Step-by-step solution

Write the general form of a parabola.

We start by writing the general equation of a parabola in the form $$f(x) = ax^2 + bx + c$$, where \(a \neq 0\).

Find the x-intercepts of the parabola.

To find the x-intercepts, we need to set \(f(x) = 0\) and solve for \(x\). That is, find the roots of the equation. $$ax^2 + bx + c = 0$$ Let \(r_1\) and \(r_2\) be the x-intercepts of the parabola.

Use Vieta's formulas.

According to Vieta's formulas, the sum of the roots and the product of the roots of a quadratic equation can be expressed as: $$r_1 + r_2 = -\frac{b}{a}$$ $$r_1 r_2 = \frac{c}{a}$$

Calculate the x-coordinate of the vertex of the parabola.

The x-coordinate of the vertex \(h\) can be found using the formula: $$h = -\frac{b}{2a}$$

Show that the x-coordinate of the vertex is the midpoint of the x-intercepts.
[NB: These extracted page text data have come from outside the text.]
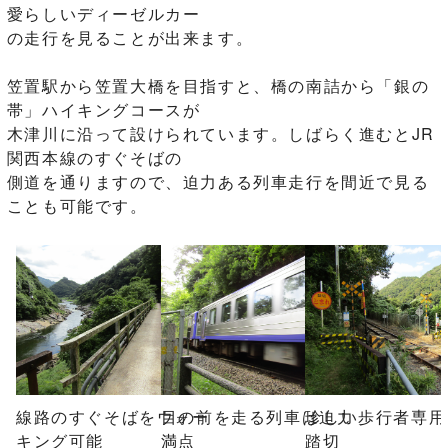
愛らしいディーゼルカー
の走行を見ることが出来ます。
笠置駅から笠置大橋を目指すと、橋の南詰から「銀の
帯」ハイキングコースが
木津川に沿って設けられています。しばらく進むとJR
関西本線のすぐそばの
側道を通りますので、迫力ある列車走行を間近で見る
ことも可能です。
線路のすぐそばをウォー
目の前を走る列車は迫力
珍しい歩行者専用
キング可能
満点
踏切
We want to prove that the x-coordinate of the vertex \(h\) is the midpoint of the x-intercepts \(r_1\) and \(r_2\). The midpoint between two points is calculated as the average of their x-coordinates: $$h = \frac{r_1 + r_2}{2}$$ Substitute the expression of \(r_1+r_2\) from Vieta's formulas: $$h = \frac{-\frac{b}{a}}{2}$$ Simplify the expression to get: $$h = -\frac{b}{2a}$$ Thus, the x-coordinate of the vertex is indeed the midpoint of the x-intercepts, proving the statement.

Key concepts

x-intercepts

The term "x-intercepts" refers to the points where a parabola intersects the x-axis. These are the values of \(x\) for which the function \(f(x) = ax^2 + bx + c\) equals zero. In simpler terms, x-intercepts are the solutions or "roots" of the equation \(ax^2 + bx + c = 0\).
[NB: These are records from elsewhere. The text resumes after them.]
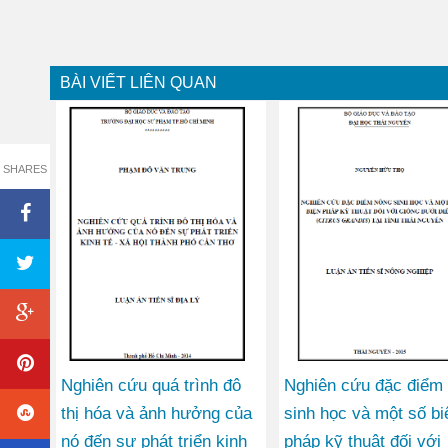
BÀI VIẾT LIÊN QUAN
SHARES
Nghiên cứu quá trình đô
Nghiên cứu đặc điểm
thị hóa và ảnh hưởng của
sinh học và một số bi
nó đến sự phát triển kinh
pháp kỹ thuật đối với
To find these intercepts, you equate the function to zero and solve the resulting quadratic equation:

• Factorize the quadratic expression, if possible.
• Use the quadratic formula \(x = \frac{-b \pm \sqrt{b^2 - 4ac}}{2a}\), if factorization is not feasible.
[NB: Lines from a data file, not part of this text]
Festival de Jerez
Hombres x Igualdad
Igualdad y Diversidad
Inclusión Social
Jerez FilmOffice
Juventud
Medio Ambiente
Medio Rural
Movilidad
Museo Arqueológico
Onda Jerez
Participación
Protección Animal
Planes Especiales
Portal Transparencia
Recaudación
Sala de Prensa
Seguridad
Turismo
When a parabola crosses the x-axis twice, it will have two distinct real roots, often labeled as \(r_1\) and \(r_2\). These roots reveal the positions on the x-axis where the parabola "touches down."

Understanding x-intercepts helps us analyze the shape and position of a parabola relative to the x-axis, especially when exploring attributes like symmetry and vertex placement.

vertex of a parabola

The vertex of a parabola is a crucial point that represents either its highest or lowest position, depending on the parabola's orientation. For a parabola represented by a quadratic equation \(f(x) = ax^2 + bx + c\), the vertex can be found using the formula for its x-coordinate:
\[ h = -\frac{b}{2a} \]

Relation with X-Intercepts

An interesting property of the vertex is how its x-coordinate, \(h\), relates to the x-intercepts of the parabola. If a parabola crosses the x-axis twice, the x-coordinate of the vertex is actually the midpoint of the x-intercepts, calculated by the average \(\frac{r_1 + r_2}{2}\). This illustrates a symmetry inherent in parabolas.

When you compare the formula \( h = -\frac{b}{2a} \) to the midpoint formula, it further demonstrates that the vertex's x-coordinate truly lies halfway between \(r_1\) and \(r_2\). This symmetry is why parabolas are such neat shapes in geometry and algebra.

Vieta's formulas

Vieta's formulas offer a surprisingly straightforward way to relate the coefficients of a polynomial to sums and products of its roots. For a quadratic equation \(ax^2 + bx + c = 0\) with roots \(r_1\) and \(r_2\), Vieta's formulas tell us:

• The sum of the roots \(r_1 + r_2 = -\frac{b}{a}\).
• The product of the roots \(r_1r_2 = \frac{c}{a}\).

Application to Quadratic Equations

These simple expressions are extremely beneficial when exploring properties of parabolas. For instance, they allow us to derive the midpoint relationship that connects the vertex of a parabola to its x-intercepts. Substituting the sum of roots from Vieta's formula into \(\frac{r_1 + r_2}{2}\), simplifies to the vertex formula \(-\frac{b}{2a}\), thus demonstrating the neat balance in quadratic functions.

Understanding Vieta's formulas not only aids in solving roots efficiently but also enhances deeper comprehension of the parabolic symmetry concept, strengthening skills in both algebra and geometry.